A journalist in his homeland who reported on the human rights abuses of “the inhuman Sinhalese government,” Nagarasa fled Sri Lanka when 10 fellow journalists were killed and threats were made against his family. More than 100,000 Tamils had been massacred in 2009 and 300,000 were displaced, he said.
Talking with other refugees in Thailand, he realized he had no hope of finding a permanent home if he went through the United Nations bureaucracy there. Like the other men, he paid the equivalent of about $40,000 for a ride on the Ocean Lady to an unknown country where they would be safe.
Nagarasa recounted the harsh conditions, times of despair and moments of joy during the ship’s long voyage.
“Although I know terrorists exist, there were none on that ship,” he said. All 76 men had witnessed horrible crimes committed by the Sri Lankan government.
“What was our crime? Our crime was that we wanted to live.”
Freed from prison after four months, he remained under house arrest with a friend in Toronto and had to report weekly to the Canadian Border Services. It was only last year, seven years after fleeing Sri Lanka, that he was permanently reunited with his wife and daughter.
That reunion took extensive work by Romero House, a Toronto agency that advocates for and provides housing to refugees.

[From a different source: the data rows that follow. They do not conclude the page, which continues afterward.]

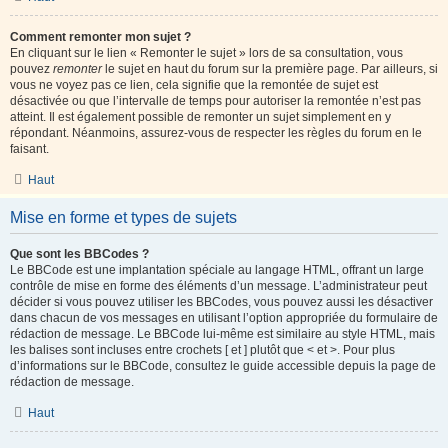
Comment remonter mon sujet ?
En cliquant sur le lien « Remonter le sujet » lors de sa consultation, vous
pouvez
remonter
le sujet en haut du forum sur la première page. Par ailleurs, si
vous ne voyez pas ce lien, cela signifie que la remontée de sujet est
désactivée ou que l’intervalle de temps pour autoriser la remontée n’est pas
atteint. Il est également possible de remonter un sujet simplement en y
répondant. Néanmoins, assurez-vous de respecter les règles du forum en le
faisant.
Haut
Mise en forme et types de sujets
Que sont les BBCodes ?
Le BBCode est une implantation spéciale au langage HTML, offrant un large
contrôle de mise en forme des éléments d’un message. L’administrateur peut
décider si vous pouvez utiliser les BBCodes, vous pouvez aussi les désactiver
dans chacun de vos messages en utilisant l’option appropriée du formulaire de
rédaction de message. Le BBCode lui-même est similaire au style HTML, mais
les balises sont incluses entre crochets [ et ] plutôt que < et >. Pour plus
d’informations sur le BBCode, consultez le guide accessible depuis la page de
rédaction de message.
Haut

Jennifer McIntyre, director of Romero House, said the agency focuses its attention on “inland refugee claimants,” those who arrive in Canada without having been granted refugee status. Navigating the Canadian system to win refugee status for such claimants is both difficult and confusing.
These claimants, McIntyre said, include Eritreans working in Saudi Arabia until about two years ago when the Saudis established new laws giving preferred employment status to their own citizens. If the Eritreans return to their homeland, they face mandatory military conscription.
Another refugee was a police detective who was persecuted for fighting corruption on the Juarez, Mexico, police force.
“The stories are many, and every story is unique,” she said.
Canada goes to great lengths to prevent undocumented refugees from entering the country. It sends border officials to airports around the world to ensure airlines do not allow people without proper documentation to come to Canada, McIntyre said. Airlines that fail to stop such refugees face hefty fines.
The government’s approach is “Welcome to Canada if we don’t stop you before you get here.”
The Tamils from Sri Lanka who arrived here in 2009 were treated abysmally and suffered from “unbelievable violations” of Canada’s privacy laws, she said.
Kenney challenged every court ruling in favour of the Tamil refugees, she noted. People who sought hope in Canada were “villainized and thrown into detention.”
Canadian refugee policy changed dramatically because of the two ships that bore Tamils to Canada. One’s status is now dependent on how one arrives in the country, she said. Sri Lankans arrive at Canadian airports daily without being challenged; for those who arrive by boat, it is a different matter.
As for Nagarasa, he believes an apology is in order. Other groups have received apologies from the Canadian government 100 years after they were treated unjustly. The Tamils shouldn’t have to wait that long.